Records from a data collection
○ ○ ○ ○ ○
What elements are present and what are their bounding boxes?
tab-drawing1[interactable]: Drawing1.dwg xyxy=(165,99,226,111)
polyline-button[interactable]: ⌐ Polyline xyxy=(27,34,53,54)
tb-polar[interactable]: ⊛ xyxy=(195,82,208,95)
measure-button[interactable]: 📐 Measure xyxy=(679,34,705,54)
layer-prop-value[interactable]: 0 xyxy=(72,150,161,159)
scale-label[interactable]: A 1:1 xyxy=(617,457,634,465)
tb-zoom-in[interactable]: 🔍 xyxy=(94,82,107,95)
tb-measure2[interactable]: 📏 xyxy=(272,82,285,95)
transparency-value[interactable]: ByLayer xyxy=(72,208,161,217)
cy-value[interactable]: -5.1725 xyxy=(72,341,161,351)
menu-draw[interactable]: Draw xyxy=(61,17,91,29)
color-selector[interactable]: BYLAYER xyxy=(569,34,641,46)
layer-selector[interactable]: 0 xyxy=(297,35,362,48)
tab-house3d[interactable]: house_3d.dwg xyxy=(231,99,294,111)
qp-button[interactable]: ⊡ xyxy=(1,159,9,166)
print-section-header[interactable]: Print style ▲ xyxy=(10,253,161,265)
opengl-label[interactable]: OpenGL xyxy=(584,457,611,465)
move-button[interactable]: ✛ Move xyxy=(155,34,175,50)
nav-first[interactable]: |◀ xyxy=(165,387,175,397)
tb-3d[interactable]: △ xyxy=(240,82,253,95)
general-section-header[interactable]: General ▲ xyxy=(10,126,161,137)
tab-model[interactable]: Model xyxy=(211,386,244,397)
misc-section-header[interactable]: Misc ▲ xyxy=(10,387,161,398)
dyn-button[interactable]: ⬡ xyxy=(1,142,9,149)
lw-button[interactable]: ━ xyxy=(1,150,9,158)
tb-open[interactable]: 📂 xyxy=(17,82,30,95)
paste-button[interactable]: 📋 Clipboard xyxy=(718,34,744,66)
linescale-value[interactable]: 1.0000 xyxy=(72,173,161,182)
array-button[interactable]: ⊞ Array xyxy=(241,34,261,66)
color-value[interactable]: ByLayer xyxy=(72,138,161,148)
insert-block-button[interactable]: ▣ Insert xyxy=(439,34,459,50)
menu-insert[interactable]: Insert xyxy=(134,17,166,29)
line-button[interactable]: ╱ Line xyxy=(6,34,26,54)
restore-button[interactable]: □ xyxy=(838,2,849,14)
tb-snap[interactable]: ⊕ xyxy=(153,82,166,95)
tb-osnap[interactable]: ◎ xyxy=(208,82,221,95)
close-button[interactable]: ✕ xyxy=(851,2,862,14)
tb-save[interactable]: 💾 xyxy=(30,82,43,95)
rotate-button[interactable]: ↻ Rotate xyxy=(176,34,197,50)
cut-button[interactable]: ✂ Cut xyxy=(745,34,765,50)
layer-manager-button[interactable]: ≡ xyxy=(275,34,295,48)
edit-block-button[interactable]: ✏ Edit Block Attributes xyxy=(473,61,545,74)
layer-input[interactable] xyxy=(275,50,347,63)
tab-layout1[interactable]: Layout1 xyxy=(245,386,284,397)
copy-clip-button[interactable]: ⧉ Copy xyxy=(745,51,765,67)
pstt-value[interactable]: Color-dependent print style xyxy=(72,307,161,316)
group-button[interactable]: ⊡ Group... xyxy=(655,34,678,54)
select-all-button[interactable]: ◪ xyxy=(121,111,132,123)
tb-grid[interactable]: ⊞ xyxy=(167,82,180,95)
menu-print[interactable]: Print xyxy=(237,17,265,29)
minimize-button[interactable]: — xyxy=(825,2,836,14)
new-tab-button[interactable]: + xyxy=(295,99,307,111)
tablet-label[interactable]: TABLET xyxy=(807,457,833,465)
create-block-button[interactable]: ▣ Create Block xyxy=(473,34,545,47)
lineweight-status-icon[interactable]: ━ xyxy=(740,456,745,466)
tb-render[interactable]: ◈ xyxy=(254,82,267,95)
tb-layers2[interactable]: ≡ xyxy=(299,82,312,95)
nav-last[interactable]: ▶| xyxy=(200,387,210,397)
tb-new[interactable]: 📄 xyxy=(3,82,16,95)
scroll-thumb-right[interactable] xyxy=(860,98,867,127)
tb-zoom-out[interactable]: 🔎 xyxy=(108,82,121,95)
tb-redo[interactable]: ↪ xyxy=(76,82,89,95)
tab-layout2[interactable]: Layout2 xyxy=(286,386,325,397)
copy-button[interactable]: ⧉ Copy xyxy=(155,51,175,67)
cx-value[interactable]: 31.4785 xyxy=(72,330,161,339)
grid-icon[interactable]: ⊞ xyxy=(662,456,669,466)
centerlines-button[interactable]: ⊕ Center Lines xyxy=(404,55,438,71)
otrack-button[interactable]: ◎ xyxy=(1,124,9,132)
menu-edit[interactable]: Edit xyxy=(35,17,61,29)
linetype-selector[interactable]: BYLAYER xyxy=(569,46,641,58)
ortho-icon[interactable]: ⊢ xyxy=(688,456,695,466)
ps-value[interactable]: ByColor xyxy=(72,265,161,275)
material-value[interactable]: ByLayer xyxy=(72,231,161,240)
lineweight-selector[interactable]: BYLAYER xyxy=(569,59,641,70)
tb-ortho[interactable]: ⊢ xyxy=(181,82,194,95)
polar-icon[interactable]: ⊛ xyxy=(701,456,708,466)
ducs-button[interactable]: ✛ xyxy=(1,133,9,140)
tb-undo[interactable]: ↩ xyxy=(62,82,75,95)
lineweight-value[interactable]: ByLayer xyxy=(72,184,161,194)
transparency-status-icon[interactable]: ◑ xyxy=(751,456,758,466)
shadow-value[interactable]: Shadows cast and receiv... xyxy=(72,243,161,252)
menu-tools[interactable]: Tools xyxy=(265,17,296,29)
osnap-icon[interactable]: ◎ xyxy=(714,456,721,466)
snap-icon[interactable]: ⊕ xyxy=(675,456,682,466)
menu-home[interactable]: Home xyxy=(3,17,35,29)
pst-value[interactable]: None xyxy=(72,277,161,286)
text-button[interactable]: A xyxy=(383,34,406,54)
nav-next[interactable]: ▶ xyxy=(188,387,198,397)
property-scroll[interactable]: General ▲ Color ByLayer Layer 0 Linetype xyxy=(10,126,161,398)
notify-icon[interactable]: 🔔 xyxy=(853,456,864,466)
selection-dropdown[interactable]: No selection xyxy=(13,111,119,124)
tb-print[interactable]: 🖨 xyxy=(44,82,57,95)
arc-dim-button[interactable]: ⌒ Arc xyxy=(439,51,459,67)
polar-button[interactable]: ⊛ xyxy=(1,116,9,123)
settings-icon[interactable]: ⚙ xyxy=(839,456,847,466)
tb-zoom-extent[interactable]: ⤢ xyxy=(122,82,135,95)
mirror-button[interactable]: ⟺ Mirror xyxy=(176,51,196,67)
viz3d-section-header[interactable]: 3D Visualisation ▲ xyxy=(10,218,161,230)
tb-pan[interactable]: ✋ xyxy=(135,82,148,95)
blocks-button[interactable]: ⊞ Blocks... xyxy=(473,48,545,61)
○ ○ ○ ○ ○
What you have to do:
What is needed is the number of lines above that include the string "print", and nothing else.

Task result:
4